Jim Hillyer Conservative Lethbridge, AB

Okay.

Mr. Lyon, do you have the same experience with your sport?

9 a.m.

Chairman, Ski Jumping Canada

Curtis Lyon

It's probably a little bit different. We haven't seen any malicious acts or anything like that. We were there once in preparation. It was just difficult—I think that's the word I would use—in terms of the way they operate. It was very disorganized when we were there. Skis were left out in the rain, not intentionally and not just for our country, but I would use the word “difficult” as well.

9 a.m.

Conservative

Jim Hillyer Conservative Lethbridge, AB

Mr. Judge, is there anything that could be done at a government level to help that, or does that just go with the territory, and you guys have to deal with it?

9 a.m.

Chief Executive Officer, Canadian Freestyle Ski Association

Peter Judge

We have to suck it up.

9 a.m.

Conservative

Jim Hillyer Conservative Lethbridge, AB

Well, enjoy.

Mr. Lyon, in your sport, this is the first Olympics that women are competing in. What's been the resistance? Are women just not interested, or is there some sort of philosophy that it's too dangerous? What's been stopping women from being involved up to this point?

9 a.m.

Chairman, Ski Jumping Canada

Curtis Lyon

I think that the sport needed to get to a point where it was Olympic calibre. I don't think we were there four years before Vancouver. I definitely think the sport was there one or two years before Vancouver.
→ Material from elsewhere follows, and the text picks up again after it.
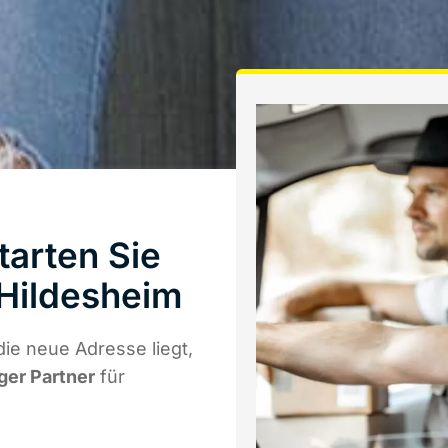
arten Sie
Hildesheim
ie neue Adresse liegt,
iger Partner
für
It is definitely there now.

We have a deep field with a lot of countries represented. It's just progressed to a point of competitiveness that it can now be an Olympic calibre sport. Participation was a key factor. I think that in a lot of the European countries they were definitely opposed to the idea—it was a male sport—but we were very supported in North America. There were a lot of women jumpers even 20 years ago in the U.S. and Canada.

9:05 a.m.

Conservative

Jim Hillyer Conservative Lethbridge, AB

It's more of a result of a generation or so ago its being a men's sport and just taking time for it to get to a more elite level for women. Do you sense any official resistance nowadays?

9:05 a.m.

Chairman, Ski Jumping Canada

Curtis Lyon

No. After Vancouver.... I think ski jumping is a European-dominated sport; the governance is all European. Once they got used to the idea that this was going to happen, once they got on board, it was full steam ahead.
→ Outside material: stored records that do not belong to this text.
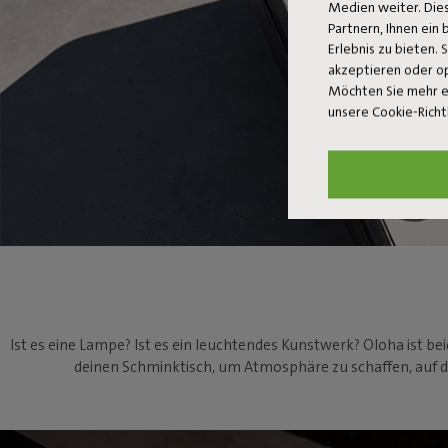
Medien weiter. Dies
Partnern, Ihnen ein
Erlebnis zu bieten. 
akzeptieren oder o
Möchten Sie mehr e
unsere Cookie-Richt
Ist es eine Lampe? Ist es ein leuchtendes Kunstwerk? Oloha ist beid
deinen Schminktisch, um Atmosphäre zu schaffen, auf dein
The professionalism of the women's programs in Europe has taken off greatly. They're using a lot of the resources from the men's side. They're combining the two events at certain world cups. We're going to see that this weekend in Lillehammer. There are going to be men and women jumping interchangeably on the same day and on the same jump. I think the Europeans, once they accepted that it was going to happen, then it was full steam ahead.

9:05 a.m.

Conservative

Jim Hillyer Conservative Lethbridge, AB

Thank you.

Mr. Judge, I understand there are some new events with freestyle ski, like the halfpipe and slopestyle.

I think I know what halfpipe is, but what is slopestyle?

9:05 a.m.

Chief Executive Officer, Canadian Freestyle Ski Association

Peter Judge

Slopestyle, again, is another child of the kind of generation X games events. It really evolved out of what was originally rollerblading. The use of street pieces involved in rollerblading evolved, and we're seeing it in everything from BMX to skateboarding, and now in the snow venues, with both snowboarding and freestyle.
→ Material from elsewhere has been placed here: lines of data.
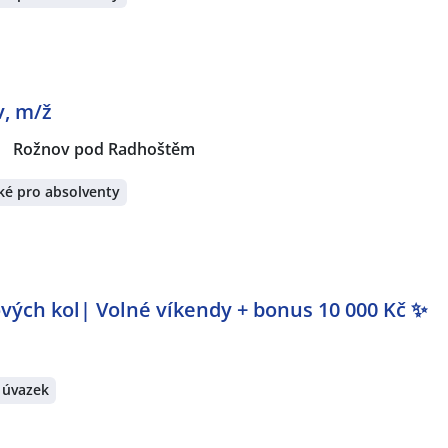
, m/ž
|
Rožnov pod Radhoštěm
ké pro absolventy
vých kol| Volné víkendy + bonus 10 000 Kč ✨
 úvazek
It involves a number of waves of features. There are usually six waves. The first three waves are usually types of street features, rails and different things that the athletes use to perform tricks, and then there's usually another wave of three jumps from which they'll perform large jumps.

9:05 a.m.

Conservative

Jim Hillyer Conservative Lethbridge, AB

Is the original freestyle event, what's been known as the hot dog, where people do ski jumps and flips?

9:05 a.m.

Chief Executive Officer, Canadian Freestyle Ski Association

Peter Judge

Yes.

That's one of the interesting things. We've seen what's old become new and become old again. We've seen it come right around the block. The kind of speak and counterculture that was freestyling in the sixties and seventies, in the hot dog era, has been kind of reborn. Now we have these two kinds of facets really, the classic side of freestyle and the cult side of freestyle.